→ **Exercise description**: Leave the pictures out and give every entry again exactly.

→ **Data shown**:
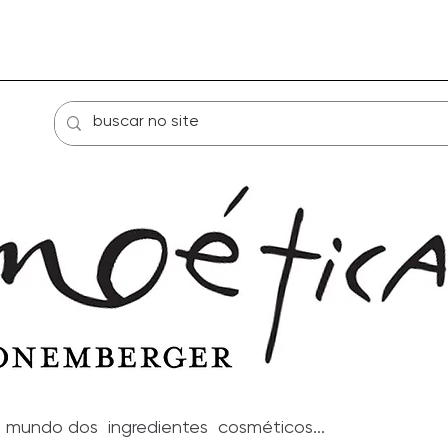
Loja
atendimento individual
Sobre
mundo dos ingredientes cosméticos...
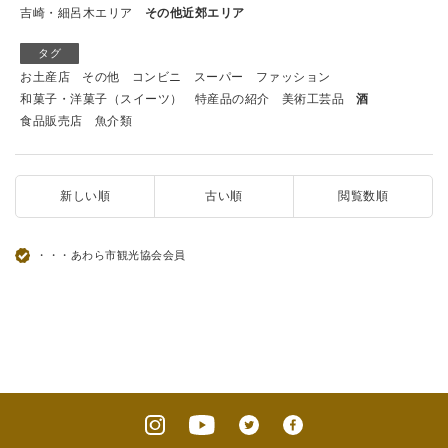
吉崎・細呂木エリア
その他近郊エリア
タグ
お土産店
その他
コンビニ
スーパー
ファッション
和菓子・洋菓子（スイーツ）
特産品の紹介
美術工芸品
酒
食品販売店
魚介類
新しい順
古い順
閲覧数順
・・・あわら市観光協会会員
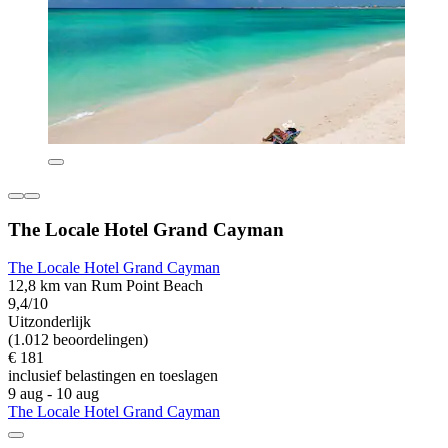
The Locale Hotel Grand Cayman
The Locale Hotel Grand Cayman
12,8 km van Rum Point Beach
9,4/10
Uitzonderlijk
(1.012 beoordelingen)
€ 181
inclusief belastingen en toeslagen
9 aug - 10 aug
The Locale Hotel Grand Cayman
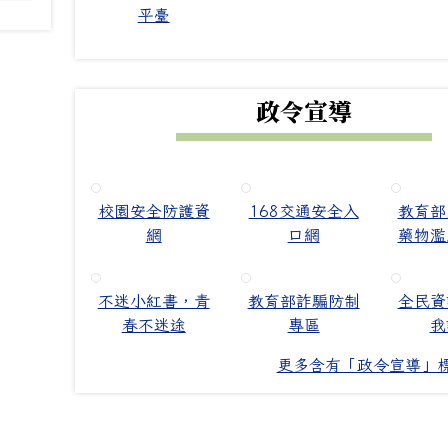
平臺
政令宣導
校園安全防護資
168交通安全入
教育部
網
口網
藥物濫
不迷小紅書，青
教育部詐騙防制
全民資
春不迷途
專區
我
更多含有「政令宣導」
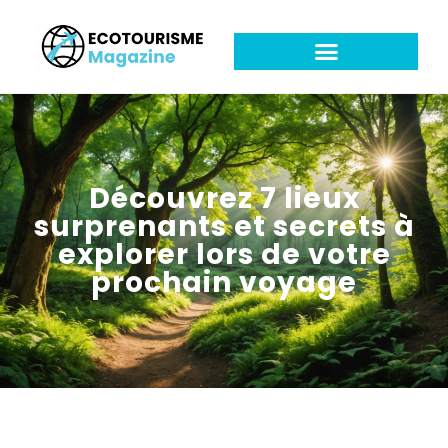
Découvrez 7 lieux
surprenants et secrets à
explorer lors de votre
prochain voyage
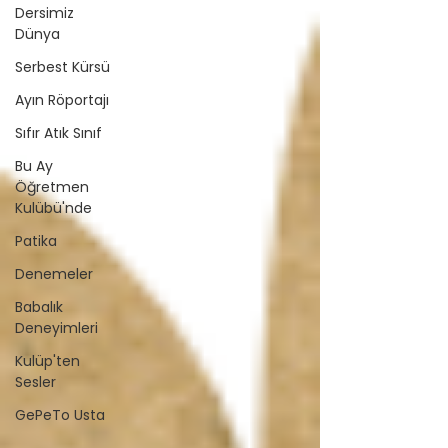
Dersimiz
Dünya
Serbest Kürsü
Ayın Röportajı
Sıfır Atık Sınıf
Bu Ay
Öğretmen
Kulübü'nde
Patika
Denemeler
Babalık
Deneyimleri
Kulüp'ten
Sesler
GePeTo Usta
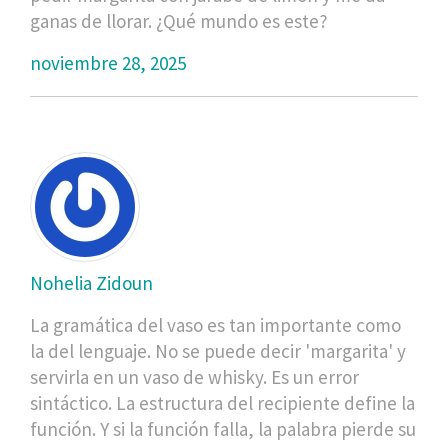
ganas de llorar. ¿Qué mundo es este?
noviembre 28, 2025
Nohelia Zidoun
La gramática del vaso es tan importante como
la del lenguaje. No se puede decir 'margarita' y
servirla en un vaso de whisky. Es un error
sintáctico. La estructura del recipiente define la
función. Y si la función falla, la palabra pierde su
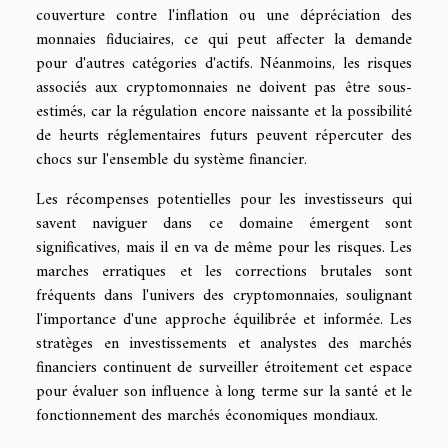
couverture contre l'inflation ou une dépréciation des
monnaies fiduciaires, ce qui peut affecter la demande
pour d'autres catégories d'actifs. Néanmoins, les risques
associés aux cryptomonnaies ne doivent pas être sous-
estimés, car la régulation encore naissante et la possibilité
de heurts réglementaires futurs peuvent répercuter des
chocs sur l'ensemble du système financier.
Les récompenses potentielles pour les investisseurs qui
savent naviguer dans ce domaine émergent sont
significatives, mais il en va de même pour les risques. Les
marches erratiques et les corrections brutales sont
fréquents dans l'univers des cryptomonnaies, soulignant
l'importance d'une approche équilibrée et informée. Les
stratèges en investissements et analystes des marchés
financiers continuent de surveiller étroitement cet espace
pour évaluer son influence à long terme sur la santé et le
fonctionnement des marchés économiques mondiaux.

→ **Reply to the exercise**:
Loja
atendimento individual
Sobre
mundo dos ingredientes cosméticos...
吉崎・細呂木エリア
その他近郊エリア
タグ
お土産店
その他
コンビニ
スーパー
ファッション
和菓子・洋菓子（スイーツ）
特産品の紹介
美術工芸品
酒
食品販売店
魚介類
新しい順
古い順
閲覧数順
・・・あわら市観光協会会員
The Locale Hotel Grand Cayman
The Locale Hotel Grand Cayman
12,8 km van Rum Point Beach
9,4/10
Uitzonderlijk
(1.012 beoordelingen)
€ 181
inclusief belastingen en toeslagen
9 aug - 10 aug
The Locale Hotel Grand Cayman
平臺
政令宣導
校園安全防護資
168交通安全入
教育部
網
口網
藥物濫
不迷小紅書，青
教育部詐騙防制
全民資
春不迷途
專區
我
更多含有「政令宣導」
Découvrez 7 lieux
surprenants et secrets à
explorer lors de votre
prochain voyage
Dersimiz
Dünya
Serbest Kürsü
Ayın Röportajı
Sıfır Atık Sınıf
Bu Ay
Öğretmen
Kulübü'nde
Patika
Denemeler
Babalık
Deneyimleri
Kulüp'ten
Sesler
GePeTo Usta
ganas de llorar. ¿Qué mundo es este?
noviembre 28, 2025
Nohelia Zidoun
La gramática del vaso es tan importante como
la del lenguaje. No se puede decir 'margarita' y
servirla en un vaso de whisky. Es un error
sintáctico. La estructura del recipiente define la
función. Y si la función falla, la palabra pierde su
couverture contre l'inflation ou une dépréciation des
monnaies fiduciaires, ce qui peut affecter la demande
pour d'autres catégories d'actifs. Néanmoins, les risques
associés aux cryptomonnaies ne doivent pas être sous-
estimés, car la régulation encore naissante et la possibilité
de heurts réglementaires futurs peuvent répercuter des
chocs sur l'ensemble du système financier.
Les récompenses potentielles pour les investisseurs qui
savent naviguer dans ce domaine émergent sont
significatives, mais il en va de même pour les risques. Les
marches erratiques et les corrections brutales sont
fréquents dans l'univers des cryptomonnaies, soulignant
l'importance d'une approche équilibrée et informée. Les
stratèges en investissements et analystes des marchés
financiers continuent de surveiller étroitement cet espace
pour évaluer son influence à long terme sur la santé et le
fonctionnement des marchés économiques mondiaux.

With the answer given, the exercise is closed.